Requirement » Take from the data every line in which the word "relação" is found.

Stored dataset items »
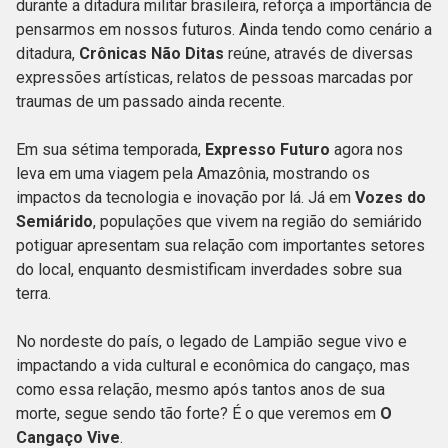
durante a ditadura militar brasileira, reforça a importância de
pensarmos em nossos futuros. Ainda tendo como cenário a
ditadura,
Crônicas Não Ditas
reúne, através de diversas
expressões artísticas, relatos de pessoas marcadas por
traumas de um passado ainda recente.
Em sua sétima temporada,
Expresso Futuro
agora nos
leva em uma viagem pela Amazônia, mostrando os
impactos da tecnologia e inovação por lá. Já em
Vozes do
Semiárido
, populações que vivem na região do semiárido
potiguar apresentam sua relação com importantes setores
do local, enquanto desmistificam inverdades sobre sua
terra.
No nordeste do país, o legado de Lampião segue vivo e
impactando a vida cultural e econômica do cangaço, mas
como essa relação, mesmo após tantos anos de sua
morte, segue sendo tão forte? É o que veremos em
O
Cangaço Vive
.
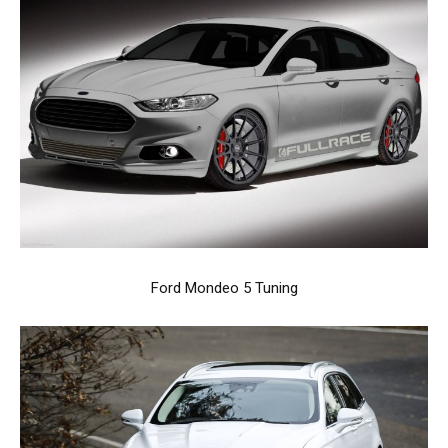
Ford Mondeo 5 Tuning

Solution to this problem »
potiguar apresentam sua relação com importantes setores
como essa relação, mesmo após tantos anos de sua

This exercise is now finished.